One Newport resident, who simply goes by the name Christine, watched some of the display from a bar in Newport later in the evening. Often, gargantuan thunderclaps could be heard over the din of the loud karaoke scene of the bar. "There was one huge, bright flash where the sound was right away," Christine said. "There wasn’t any delay. It was right overhead."
BeachConnection.net staff went to the Yaquina Bay area to attempt to snag some digital video of the phenomenon. “First we shot a bit under the bridge, because of the danger of goofing around a high vantage point with a metal tripod,” Hagestedt said. “The whole thing seemed to be dying down, so we only got one good clip of a flash that lit up the bay and the bridge itself. We eventually felt safe to move out into the open.”
After a half hour of not-so-exciting footage, Hagestedt and others went back to where they were staying at the northern end of town.
“It was circling around,” Christine said of the storm system. “It showed up again in the north.”
Power flickered on and off in Depoe Bay and Newport throughout the evening.
BeachConnection.net staff saw the lights of businesses along 101 go out and then come back on several times, sometimes staying out for a few minutes.
The Oregonian is reporting more than one thousand strikes off the Oregon coast Sunday night, but the storm in the Newport areas was gone by 3 a.m.

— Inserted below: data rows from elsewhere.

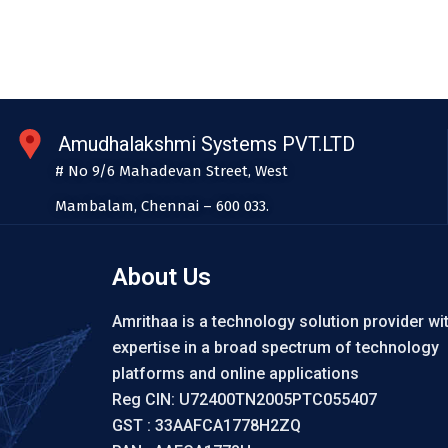
Amudhalakshmi Systems PVT.LTD
# No 9/6 Mahadevan Street, West
Mambalam, Chennai – 600 033.
About Us
Amrithaa is a technology solution provider wi
expertise in a broad spectrum of technology
platforms and online applications
Reg CIN: U72400TN2005PTC055407
GST : 33AAFCA1778H2ZQ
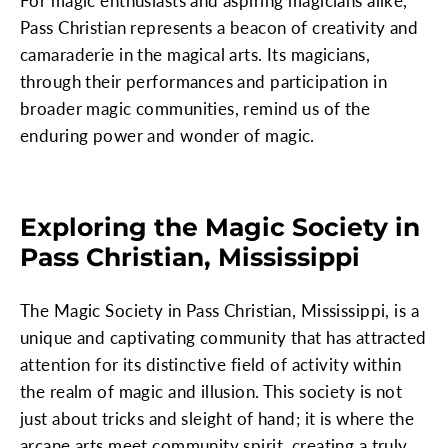
For magic enthusiasts and aspiring magicians alike,
Pass Christian represents a beacon of creativity and
camaraderie in the magical arts. Its magicians,
through their performances and participation in
broader magic communities, remind us of the
enduring power and wonder of magic.
Exploring the Magic Society in
Pass Christian, Mississippi
The Magic Society in Pass Christian, Mississippi, is a
unique and captivating community that has attracted
attention for its distinctive field of activity within
the realm of magic and illusion. This society is not
just about tricks and sleight of hand; it is where the
arcane arts meet community spirit, creating a truly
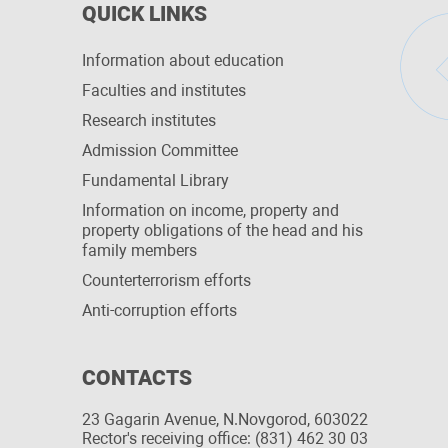
QUICK LINKS
Information about education
Faculties and institutes
Research institutes
Admission Committee
Fundamental Library
Information on income, property and
property obligations of the head and his
family members
Сounterterrorism efforts
Anti-corruption efforts
CONTACTS
23 Gagarin Avenue, N.Novgorod, 603022
Rector's receiving office: (831) 462 30 03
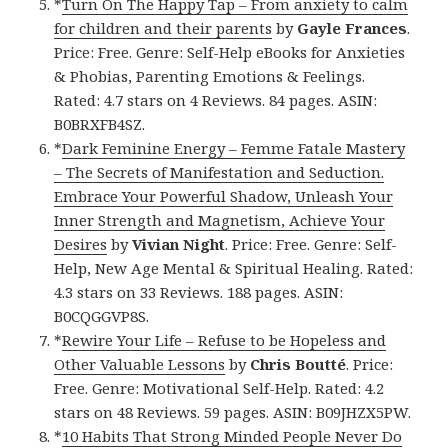
*
Turn On The Happy Tap – From anxiety to calm
for children and their parents
by
Gayle Frances
.
Price: Free. Genre: Self-Help eBooks for Anxieties
& Phobias, Parenting Emotions & Feelings.
Rated: 4.7 stars on 4 Reviews. 84 pages. ASIN:
B0BRXFB4SZ.
*
Dark Feminine Energy – Femme Fatale Mastery
– The Secrets of Manifestation and Seduction.
Embrace Your Powerful Shadow, Unleash Your
Inner Strength and Magnetism, Achieve Your
Desires
by
Vivian Night
. Price: Free. Genre: Self-
Help, New Age Mental & Spiritual Healing. Rated:
4.3 stars on 33 Reviews. 188 pages. ASIN:
B0CQGGVP8S.
*
Rewire Your Life – Refuse to be Hopeless and
Other Valuable Lessons
by
Chris Boutté
. Price:
Free. Genre: Motivational Self-Help. Rated: 4.2
stars on 48 Reviews. 59 pages. ASIN: B09JHZX5PW.
*
10 Habits That Strong Minded People Never Do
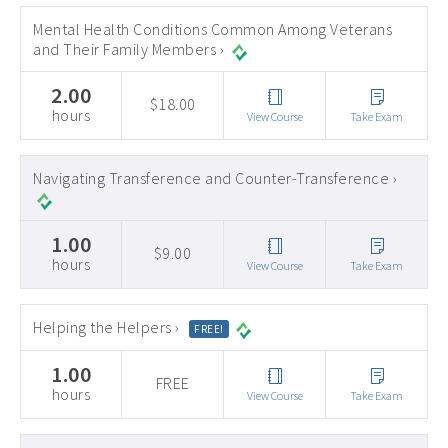
Mental Health Conditions Common Among Veterans
and Their Family Members ›
2.00
$18.00
hours
View Course
Take Exam
Navigating Transference and Counter-Transference ›
1.00
$9.00
hours
View Course
Take Exam
Helping the Helpers ›
FREE!
1.00
FREE
hours
View Course
Take Exam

“We never get that here,” Christine said. “This was rare.”
Christine and her boyfriend, Robert Thornton, comprise the Newport band Cat Fight. They were performing in the 100-degree heat of Portland on Saturday night, only to witness the massive lightning show there after their set was finished.
“It was huge,” Thornton said. “There were all these bolts of lightning everywhere.”

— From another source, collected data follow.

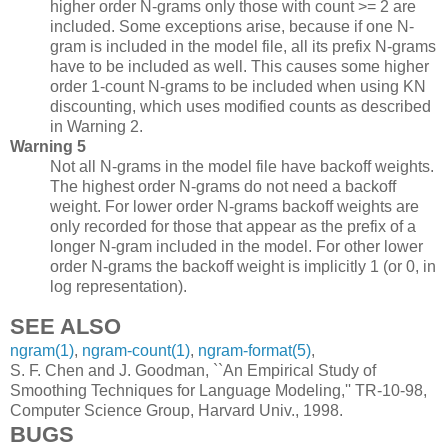
higher order N-grams only those with count >= 2 are
included. Some exceptions arise, because if one N-
gram is included in the model file, all its prefix N-grams
have to be included as well. This causes some higher
order 1-count N-grams to be included when using KN
discounting, which uses modified counts as described
in Warning 2.
Warning 5
Not all N-grams in the model file have backoff weights.
The highest order N-grams do not need a backoff
weight. For lower order N-grams backoff weights are
only recorded for those that appear as the prefix of a
longer N-gram included in the model. For other lower
order N-grams the backoff weight is implicitly 1 (or 0, in
log representation).
SEE ALSO
ngram(1)
,
ngram-count(1)
,
ngram-format(5)
,
S. F. Chen and J. Goodman, ``An Empirical Study of
Smoothing Techniques for Language Modeling,'' TR-10-98,
Computer Science Group, Harvard Univ., 1998.
BUGS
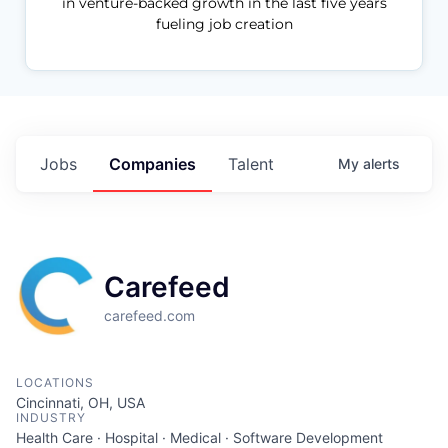
in venture-backed growth in the last five years
fueling job creation
Jobs
Companies
Talent
My
alerts
Carefeed
carefeed.com
LOCATIONS
Cincinnati, OH, USA
INDUSTRY
Health Care · Hospital · Medical · Software Development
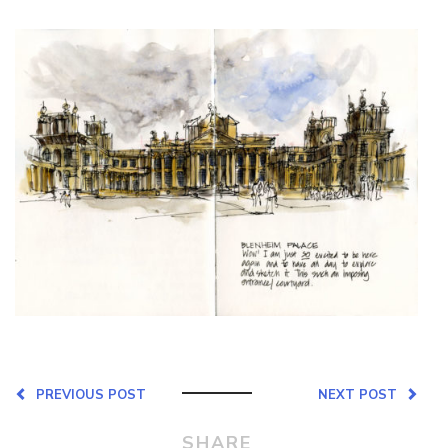
PREVIOUS POST
NEXT POST
SHARE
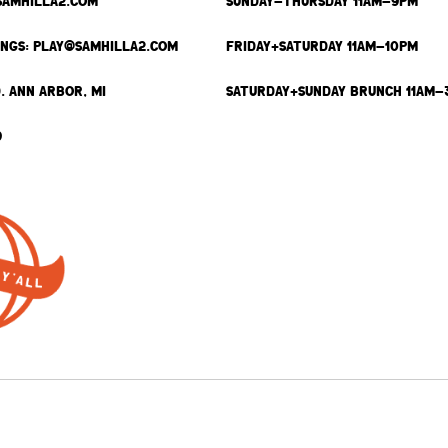
SAMHILLA2.COM
SUNDAY-THURSDAY 11AM-9PM
INGS: PLAY@SAMHILLA2.COM
FRIDAY+SATURDAY 11AM-10PM
. ANN ARBOR, MI
SATURDAY+SUNDAY BRUNCH 11AM-
9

Now, the Oregon coast is in for more, as the National Weather Service (NWS) has issued a special weather statement for a big rain and windstorm for Tuesday and Wednesday. The NWS called it an “unseasonably strong weather system.”

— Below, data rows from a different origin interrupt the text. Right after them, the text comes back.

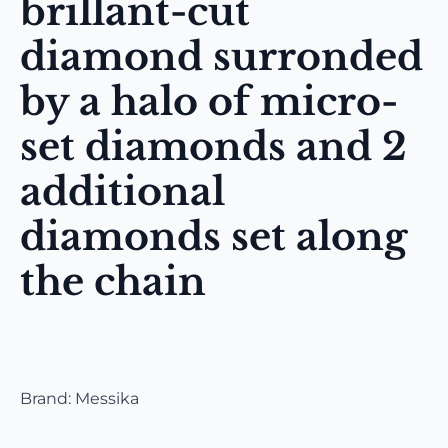
brillant-cut
diamond surronded
by a halo of micro-
set diamonds and 2
additional
diamonds set along
the chain
Brand: Messika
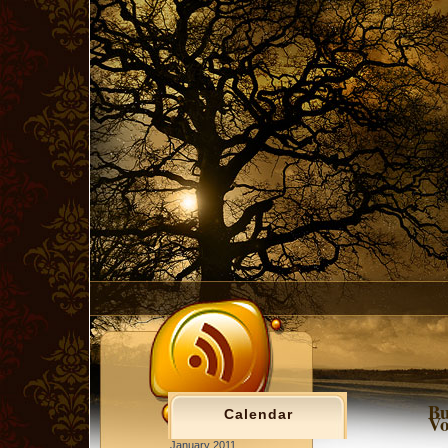
Bu
Calendar
Vo
January 2011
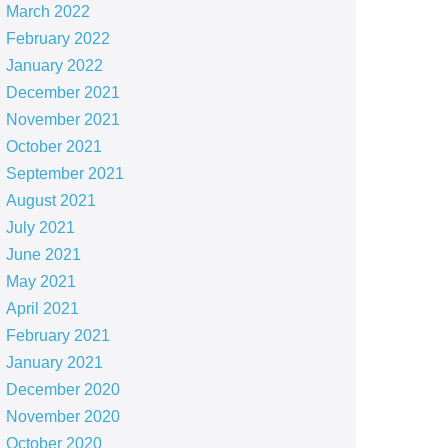
March 2022
February 2022
January 2022
December 2021
November 2021
October 2021
September 2021
August 2021
July 2021
June 2021
May 2021
April 2021
February 2021
January 2021
December 2020
November 2020
October 2020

Gale warnings are in effect, and gusts up to 50 mph will hit the Oregon coast, probably beginning Tuesday afternoon. “The storm is remarkably similar to winter type systems and will produce strong winds,” said the NWS.
The strongest winds are expected Tuesday night on the coast, with the headlands seeing the higher gusts. Coastal cities may see only 30 mph gusts. That is considered light for any storm by coastal residents, but even tourists from the valley won't be disturbed by it.
The coast range will see heavier precipitation, perhaps one to two inches of rainfall.
Hagestedt reported encountering a brief storm between Yachats and Newport on Saturday night, which blew lots of debris around the highway. He estimated winds were around 30 mph at that time. That storm was inexplicably gone by the time he got just north of Waldport.
In Seaside, Donna Weiss, of Weiss’ Paradise Suites, complained about one small storm that knocked the heavy blanket of flowers she has on her motel. She wasn’t looking forward to this new one. “We always get one little storm every summer here that knocks things around,” she said.